## WHAT IS EXPECTED:
Which of the lines below include "Logistik"? Each one should be copied out.

## SOURCE DATA:
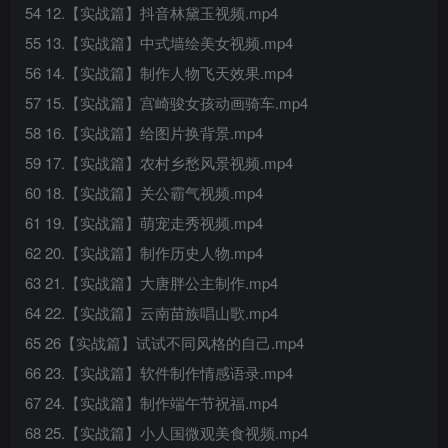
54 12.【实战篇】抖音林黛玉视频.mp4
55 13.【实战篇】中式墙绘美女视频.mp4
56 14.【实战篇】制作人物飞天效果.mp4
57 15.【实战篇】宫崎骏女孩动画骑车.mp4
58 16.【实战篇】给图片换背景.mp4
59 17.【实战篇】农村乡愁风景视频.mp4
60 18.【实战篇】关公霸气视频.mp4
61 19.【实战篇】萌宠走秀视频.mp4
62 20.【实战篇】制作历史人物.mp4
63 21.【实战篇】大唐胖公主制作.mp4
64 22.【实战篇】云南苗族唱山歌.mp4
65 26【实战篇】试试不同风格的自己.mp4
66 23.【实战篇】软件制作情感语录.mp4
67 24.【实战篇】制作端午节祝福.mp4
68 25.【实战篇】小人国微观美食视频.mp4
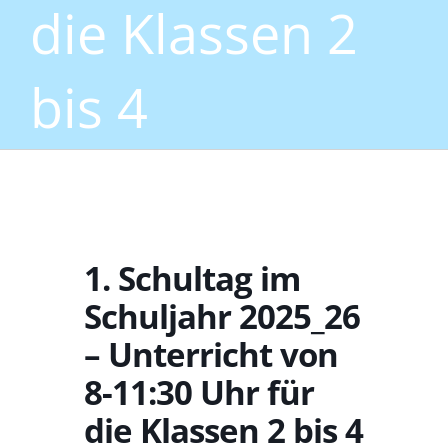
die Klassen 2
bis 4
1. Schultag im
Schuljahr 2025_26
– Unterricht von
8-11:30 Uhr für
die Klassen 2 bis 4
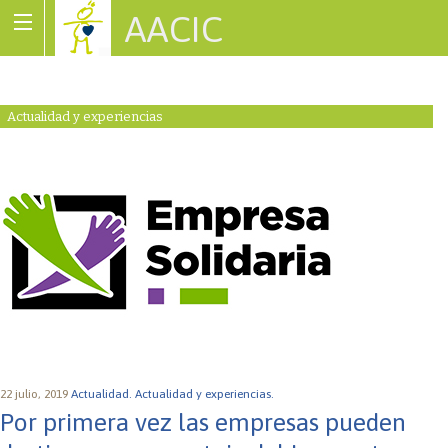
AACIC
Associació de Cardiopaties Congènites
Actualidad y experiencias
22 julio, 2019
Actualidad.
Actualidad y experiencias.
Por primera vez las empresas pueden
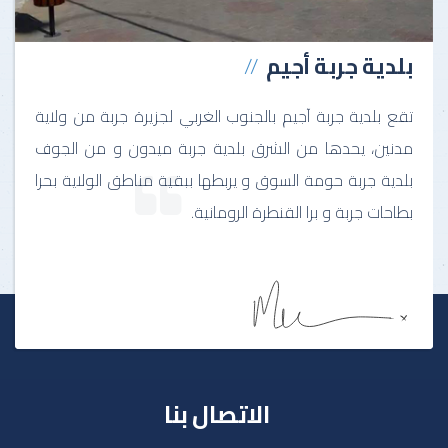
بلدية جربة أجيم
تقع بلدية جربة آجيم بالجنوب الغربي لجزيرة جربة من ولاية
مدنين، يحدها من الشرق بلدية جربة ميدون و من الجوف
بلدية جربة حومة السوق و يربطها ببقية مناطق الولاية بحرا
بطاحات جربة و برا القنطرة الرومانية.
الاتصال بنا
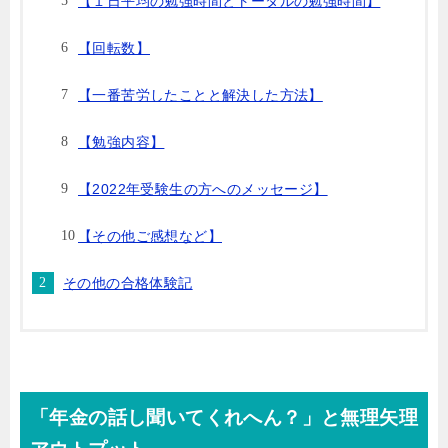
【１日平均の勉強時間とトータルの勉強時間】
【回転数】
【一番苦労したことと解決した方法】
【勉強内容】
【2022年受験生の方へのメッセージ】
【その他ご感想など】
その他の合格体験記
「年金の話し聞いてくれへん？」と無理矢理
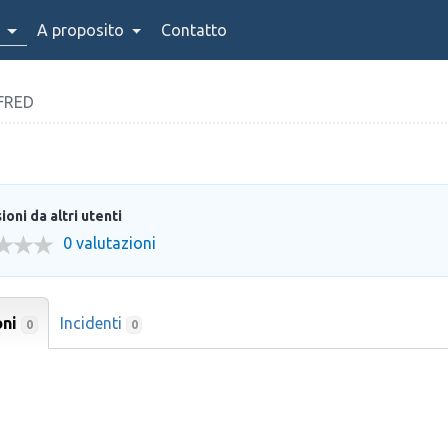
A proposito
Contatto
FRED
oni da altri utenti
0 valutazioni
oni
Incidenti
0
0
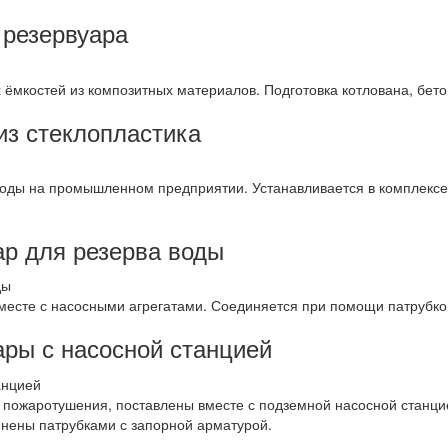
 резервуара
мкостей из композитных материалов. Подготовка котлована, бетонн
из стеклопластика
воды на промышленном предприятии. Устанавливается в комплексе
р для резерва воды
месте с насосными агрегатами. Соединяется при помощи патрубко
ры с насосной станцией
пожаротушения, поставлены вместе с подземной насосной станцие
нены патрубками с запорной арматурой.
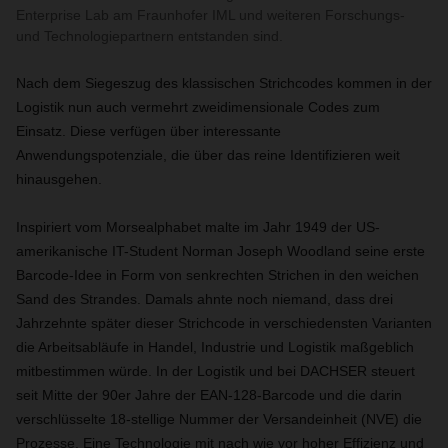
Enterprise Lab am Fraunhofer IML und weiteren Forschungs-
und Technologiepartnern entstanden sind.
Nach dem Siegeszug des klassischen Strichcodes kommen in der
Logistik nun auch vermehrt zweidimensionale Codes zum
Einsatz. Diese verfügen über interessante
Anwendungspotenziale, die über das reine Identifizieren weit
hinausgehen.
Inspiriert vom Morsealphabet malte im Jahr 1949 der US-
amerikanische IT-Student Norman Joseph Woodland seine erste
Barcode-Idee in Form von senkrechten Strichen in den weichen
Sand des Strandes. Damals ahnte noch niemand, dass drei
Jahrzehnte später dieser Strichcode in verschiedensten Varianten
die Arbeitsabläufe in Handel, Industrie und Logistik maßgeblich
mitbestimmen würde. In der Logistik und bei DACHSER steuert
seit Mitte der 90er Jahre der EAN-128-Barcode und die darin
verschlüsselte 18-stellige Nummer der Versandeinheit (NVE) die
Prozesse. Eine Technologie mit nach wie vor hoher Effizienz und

## ANSWER SECTION:
Logistik nun auch vermehrt zweidimensionale Codes zum
die Arbeitsabläufe in Handel, Industrie und Logistik maßgeblich
mitbestimmen würde. In der Logistik und bei DACHSER steuert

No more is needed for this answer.